• _Provided data_:
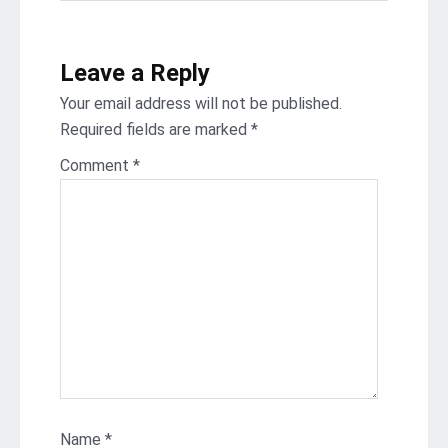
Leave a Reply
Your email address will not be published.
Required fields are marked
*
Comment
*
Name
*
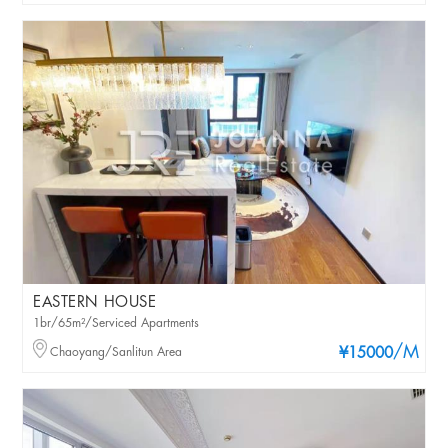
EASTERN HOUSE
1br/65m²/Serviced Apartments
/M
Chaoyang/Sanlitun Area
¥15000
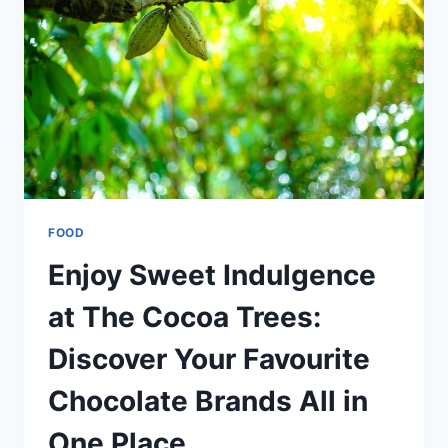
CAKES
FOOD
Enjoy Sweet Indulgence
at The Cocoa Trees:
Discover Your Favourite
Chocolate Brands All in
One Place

---

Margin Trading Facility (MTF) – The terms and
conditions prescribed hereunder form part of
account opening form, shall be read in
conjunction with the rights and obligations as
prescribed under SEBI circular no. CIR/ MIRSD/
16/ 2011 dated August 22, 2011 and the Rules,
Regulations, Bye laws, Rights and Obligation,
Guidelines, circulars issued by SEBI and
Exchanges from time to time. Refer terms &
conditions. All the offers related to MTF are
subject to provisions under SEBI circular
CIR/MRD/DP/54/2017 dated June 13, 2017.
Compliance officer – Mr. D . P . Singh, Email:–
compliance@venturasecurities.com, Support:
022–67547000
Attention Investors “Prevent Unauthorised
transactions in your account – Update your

--

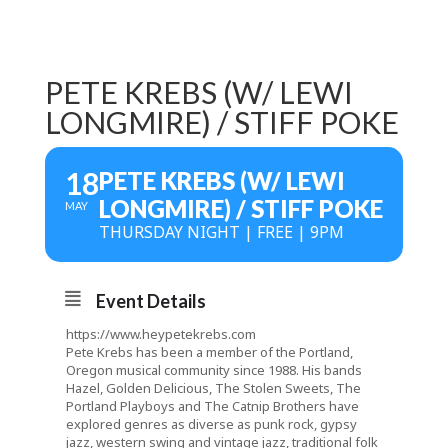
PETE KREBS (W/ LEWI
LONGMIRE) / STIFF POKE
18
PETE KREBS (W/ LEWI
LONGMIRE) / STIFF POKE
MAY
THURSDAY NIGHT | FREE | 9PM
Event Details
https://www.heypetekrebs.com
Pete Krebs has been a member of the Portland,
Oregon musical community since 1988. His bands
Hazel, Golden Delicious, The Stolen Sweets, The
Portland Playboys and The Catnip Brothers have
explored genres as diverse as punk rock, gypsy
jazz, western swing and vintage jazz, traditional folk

• _Goal of the exercise_: From the lines above, copy those that contain the word "dated".

• _Written response_:
16/ 2011 dated August 22, 2011 and the Rules,
CIR/MRD/DP/54/2017 dated June 13, 2017.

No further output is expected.